Eighth seed Murray, a 19-year-old Scotsman playing his first tournament under new coach Brad Gilbert, won the final five games to dispatch seventh-seed Tursunov and earn a chance at his second ATP title.
Murray, set to rise next week from his current career-best 35th in the rankings, won his first title in February at San Jose. Expectations are high thanks to Gilbert, who guided Andre Agassi and Andy Roddick to Grand Slam titles.
Clement defeated former world number one Marat Safin 7-6 (7/5), 7-6 (7/4) in the other semi-final at the US$600,000 event, winning half the points off the Russian's second serve and taking advantage of 40 unforced errors.
The 57th-ranked Frenchman reached his ninth ATP final but has not won a tour title outside his homeland, winning last February at Marseille as well as in 2000 at Lyon and 2003 in Metz. Clement fancies his chances this time, however.

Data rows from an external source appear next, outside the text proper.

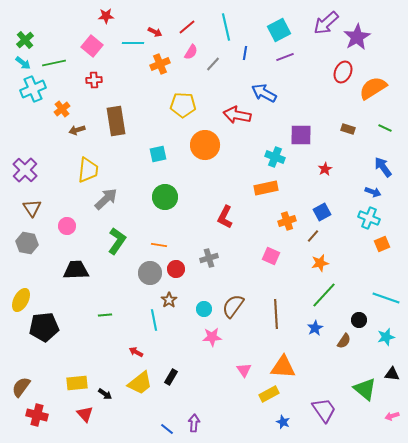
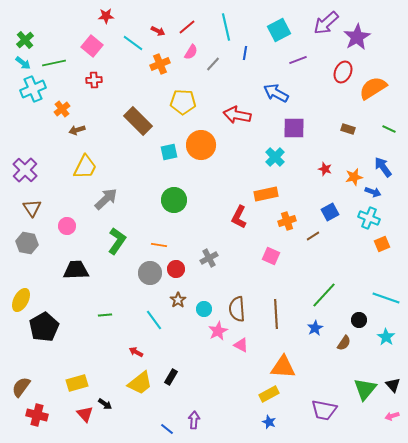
red arrow at (155, 32): moved 3 px right, 1 px up
cyan line at (133, 43): rotated 35 degrees clockwise
purple line at (285, 57): moved 13 px right, 3 px down
blue arrow at (264, 93): moved 12 px right
yellow pentagon at (183, 105): moved 3 px up
brown rectangle at (116, 121): moved 22 px right; rotated 36 degrees counterclockwise
green line at (385, 128): moved 4 px right, 1 px down
purple square at (301, 135): moved 7 px left, 7 px up
orange circle at (205, 145): moved 4 px left
cyan square at (158, 154): moved 11 px right, 2 px up
cyan cross at (275, 157): rotated 24 degrees clockwise
red star at (325, 169): rotated 24 degrees counterclockwise
yellow trapezoid at (88, 170): moved 3 px left, 3 px up; rotated 20 degrees clockwise
orange rectangle at (266, 188): moved 6 px down
green circle at (165, 197): moved 9 px right, 3 px down
blue square at (322, 212): moved 8 px right
red L-shape at (225, 217): moved 14 px right
brown line at (313, 236): rotated 16 degrees clockwise
gray cross at (209, 258): rotated 12 degrees counterclockwise
orange star at (320, 263): moved 34 px right, 86 px up
brown star at (169, 300): moved 9 px right
brown semicircle at (233, 306): moved 4 px right, 3 px down; rotated 40 degrees counterclockwise
cyan line at (154, 320): rotated 25 degrees counterclockwise
black pentagon at (44, 327): rotated 24 degrees counterclockwise
pink star at (212, 337): moved 6 px right, 6 px up; rotated 24 degrees counterclockwise
cyan star at (386, 337): rotated 24 degrees counterclockwise
brown semicircle at (344, 341): moved 2 px down
pink triangle at (244, 370): moved 3 px left, 25 px up; rotated 28 degrees counterclockwise
black triangle at (392, 374): moved 1 px right, 11 px down; rotated 42 degrees clockwise
yellow rectangle at (77, 383): rotated 10 degrees counterclockwise
green triangle at (365, 389): rotated 30 degrees clockwise
black arrow at (105, 394): moved 10 px down
purple trapezoid at (324, 410): rotated 136 degrees clockwise
blue star at (283, 422): moved 14 px left
purple arrow at (194, 423): moved 3 px up
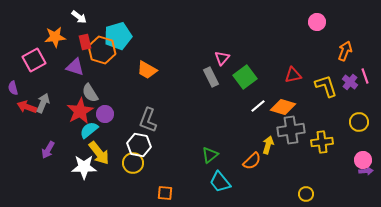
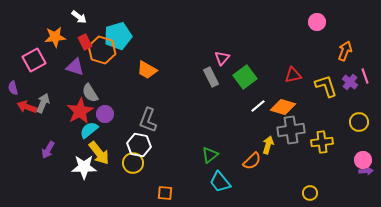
red rectangle at (85, 42): rotated 14 degrees counterclockwise
yellow circle at (306, 194): moved 4 px right, 1 px up
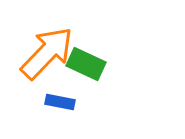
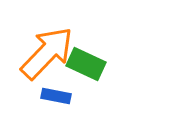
blue rectangle: moved 4 px left, 6 px up
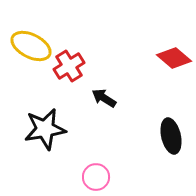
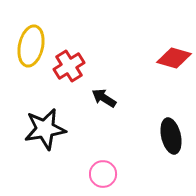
yellow ellipse: rotated 75 degrees clockwise
red diamond: rotated 24 degrees counterclockwise
pink circle: moved 7 px right, 3 px up
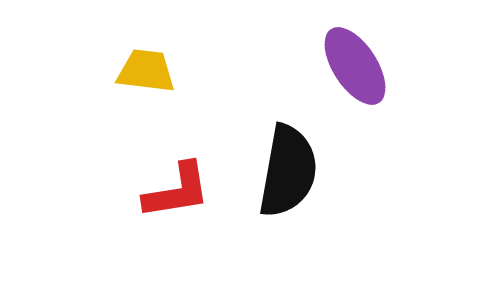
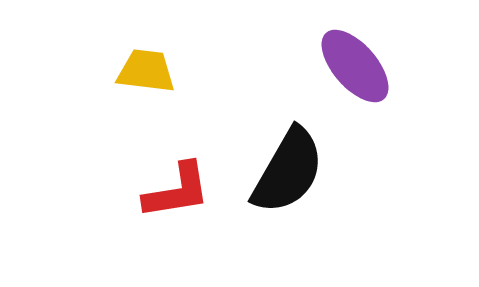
purple ellipse: rotated 8 degrees counterclockwise
black semicircle: rotated 20 degrees clockwise
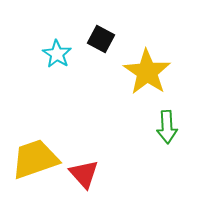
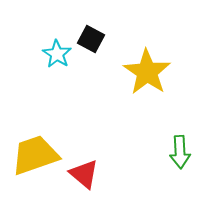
black square: moved 10 px left
green arrow: moved 13 px right, 25 px down
yellow trapezoid: moved 4 px up
red triangle: rotated 8 degrees counterclockwise
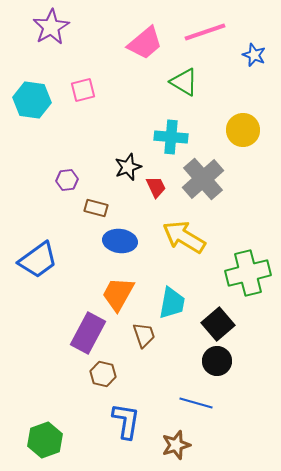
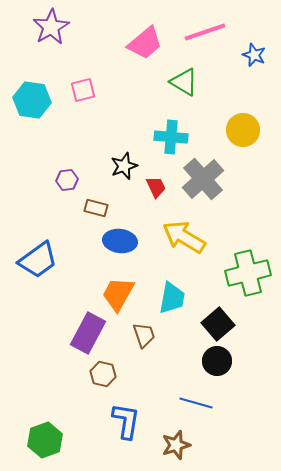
black star: moved 4 px left, 1 px up
cyan trapezoid: moved 5 px up
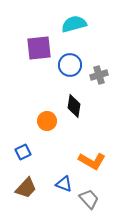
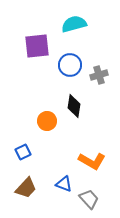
purple square: moved 2 px left, 2 px up
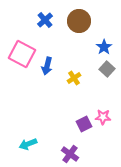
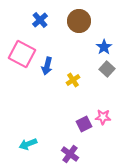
blue cross: moved 5 px left
yellow cross: moved 1 px left, 2 px down
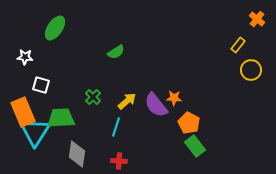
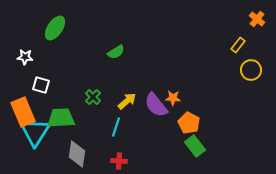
orange star: moved 1 px left
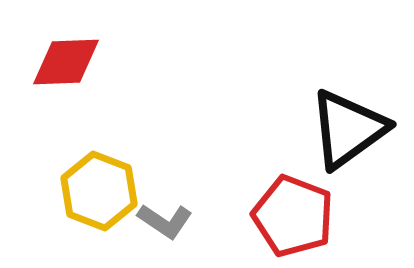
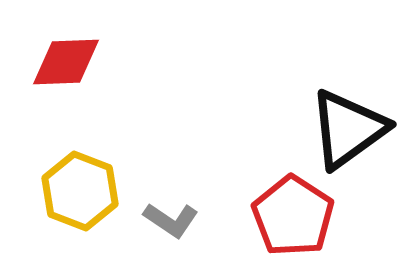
yellow hexagon: moved 19 px left
red pentagon: rotated 12 degrees clockwise
gray L-shape: moved 6 px right, 1 px up
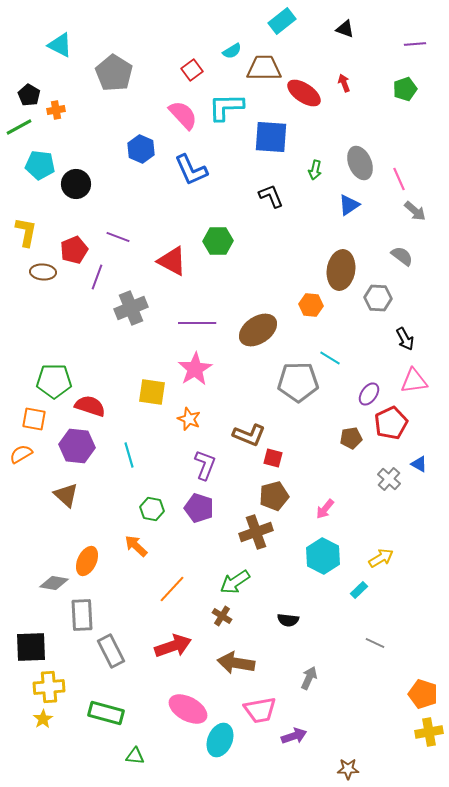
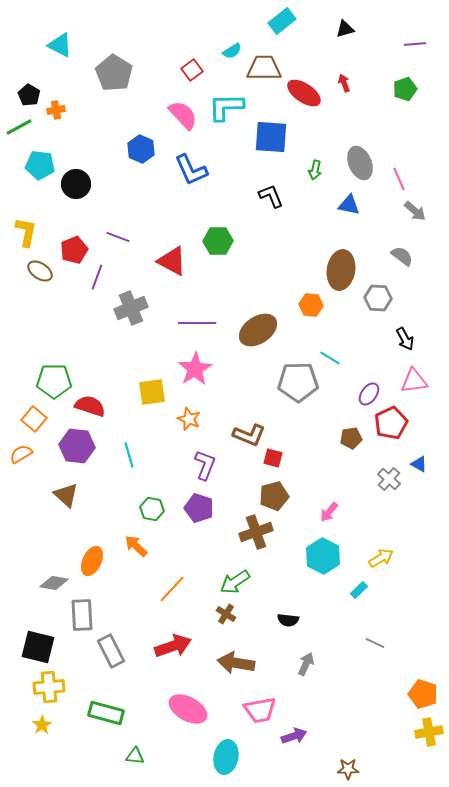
black triangle at (345, 29): rotated 36 degrees counterclockwise
blue triangle at (349, 205): rotated 45 degrees clockwise
brown ellipse at (43, 272): moved 3 px left, 1 px up; rotated 30 degrees clockwise
yellow square at (152, 392): rotated 16 degrees counterclockwise
orange square at (34, 419): rotated 30 degrees clockwise
pink arrow at (325, 509): moved 4 px right, 3 px down
orange ellipse at (87, 561): moved 5 px right
brown cross at (222, 616): moved 4 px right, 2 px up
black square at (31, 647): moved 7 px right; rotated 16 degrees clockwise
gray arrow at (309, 678): moved 3 px left, 14 px up
yellow star at (43, 719): moved 1 px left, 6 px down
cyan ellipse at (220, 740): moved 6 px right, 17 px down; rotated 12 degrees counterclockwise
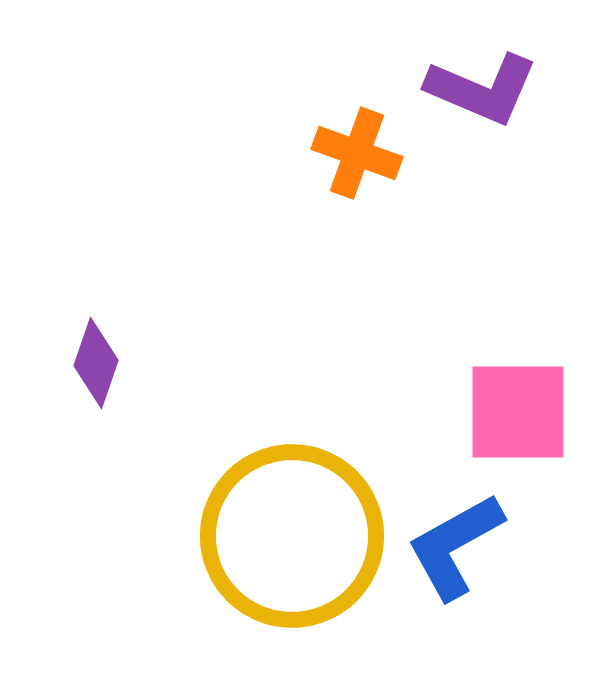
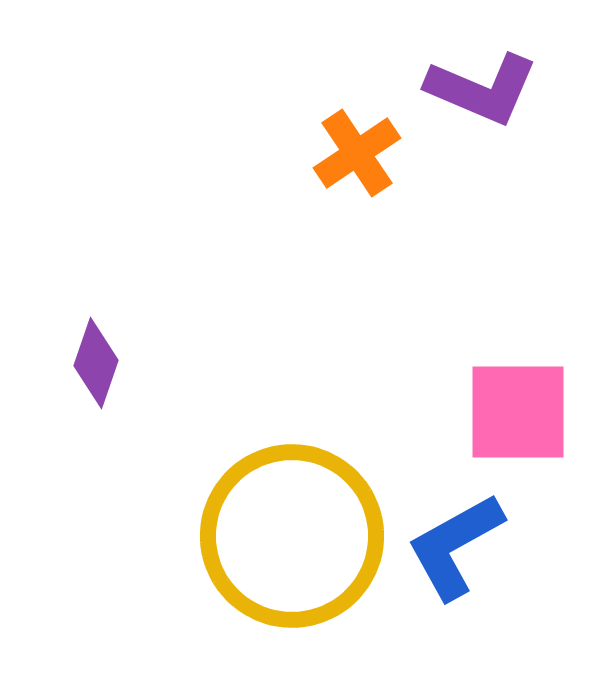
orange cross: rotated 36 degrees clockwise
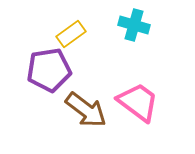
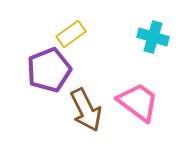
cyan cross: moved 19 px right, 12 px down
purple pentagon: rotated 12 degrees counterclockwise
brown arrow: rotated 27 degrees clockwise
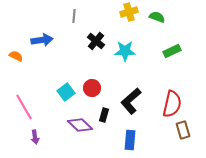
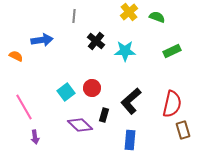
yellow cross: rotated 24 degrees counterclockwise
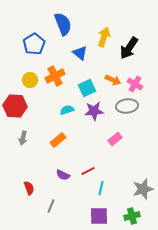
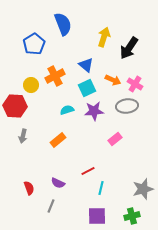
blue triangle: moved 6 px right, 12 px down
yellow circle: moved 1 px right, 5 px down
gray arrow: moved 2 px up
purple semicircle: moved 5 px left, 8 px down
purple square: moved 2 px left
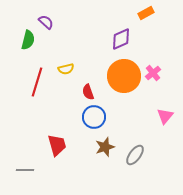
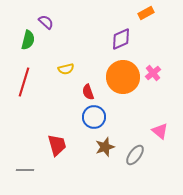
orange circle: moved 1 px left, 1 px down
red line: moved 13 px left
pink triangle: moved 5 px left, 15 px down; rotated 30 degrees counterclockwise
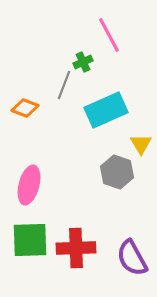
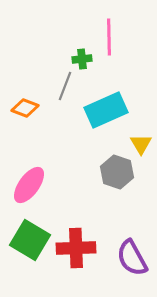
pink line: moved 2 px down; rotated 27 degrees clockwise
green cross: moved 1 px left, 3 px up; rotated 18 degrees clockwise
gray line: moved 1 px right, 1 px down
pink ellipse: rotated 21 degrees clockwise
green square: rotated 33 degrees clockwise
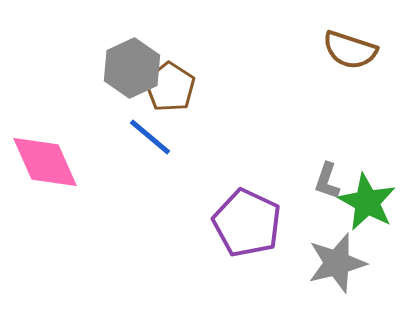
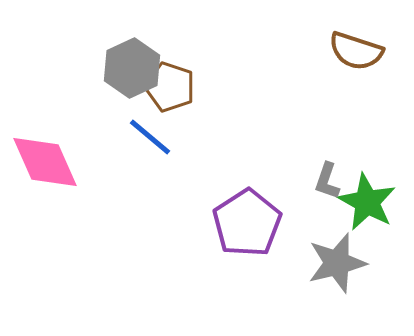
brown semicircle: moved 6 px right, 1 px down
brown pentagon: rotated 15 degrees counterclockwise
purple pentagon: rotated 14 degrees clockwise
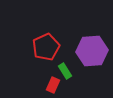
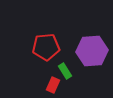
red pentagon: rotated 20 degrees clockwise
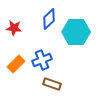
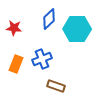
cyan hexagon: moved 1 px right, 3 px up
blue cross: moved 1 px up
orange rectangle: rotated 24 degrees counterclockwise
brown rectangle: moved 4 px right, 2 px down
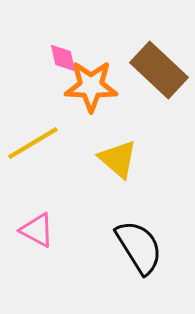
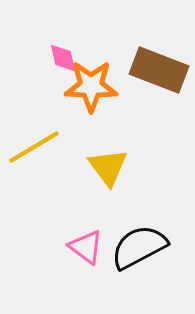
brown rectangle: rotated 22 degrees counterclockwise
yellow line: moved 1 px right, 4 px down
yellow triangle: moved 10 px left, 8 px down; rotated 12 degrees clockwise
pink triangle: moved 49 px right, 17 px down; rotated 9 degrees clockwise
black semicircle: rotated 86 degrees counterclockwise
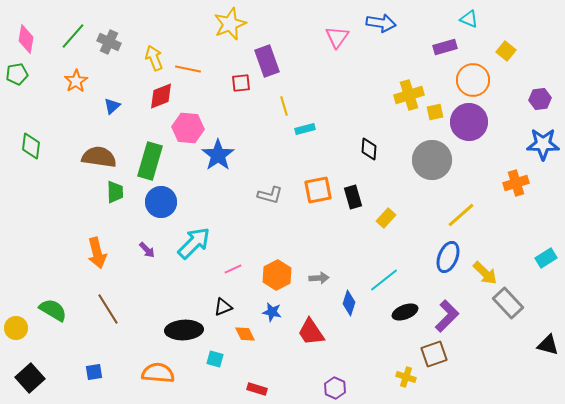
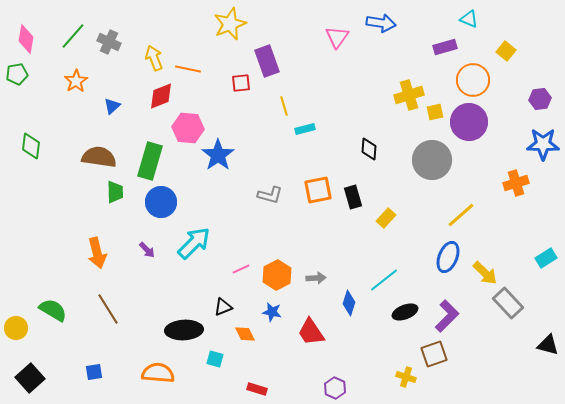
pink line at (233, 269): moved 8 px right
gray arrow at (319, 278): moved 3 px left
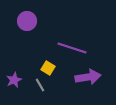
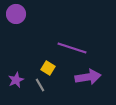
purple circle: moved 11 px left, 7 px up
purple star: moved 2 px right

"I just want to play a good match. I have a good chance to win if I play good tennis," Clement said. "I feel great about my game."
Clement, whose best Grand Slam showing was a runner-up effort at the 2001 Australian Open, defeated Murray last year in five sets in the second round of the US Open.
Murray broke on Tursunov's second and third service games of the match and took the first set in 33 minutes.
Tursunov, ranked a career-high 29th after a runner-up finish in Los Angeles last week, broke Murray in five points to seize a 4-2 lead in the second set.
But the lanky Scot answered, breaking in the ninth game on a powerful backhand that sent the Russian tumbling in a failed bid to return and again in the 11th game with a forehand winner to seize a 6-5 edge.
Murray took advantage of 36 unforced errors, the last a netted forehand to bring his only match point, and triumphed on a service winner in 84 minutes.
Safin became the third ATP veteran in a row that Clement defeated for the first time in his 10-year career, having earlier ended hexes by Slovakian Dominik Hrbaty and Australian former world number one Lleyton Hewitt.
"It feels very special. It's a fantastic feeling for me," Clement said.
Clement, 28, lost his only prior match against Safin in 2001 at Wimbledon but has not dropped a set in four matches this week at the US Open warmup event, rallying from a break down in both sets against Safin.
"It was disappointing," Safin said. "It slipped away from me."
Safin, who won his prior two matches in straight-set tie-breakers, double faulted to give Clement a 6-5 edge, saying after the match he was nervous, and surrendered the set on a forehand winner by the Frenchman.
In the second set, Clement grabbed a 2-1 tie-breaker lead when Safin hit a forehand long and never relinquished the edge, ending matters after two hours and two minutes when 92nd-ranked Safin sent a backhand wide.
"He made a lot of mistakes on his forehand," Clement said.
"Sometimes he can make a few mistakes in a row. I just have to be focused, be very consistent during all the match," he said.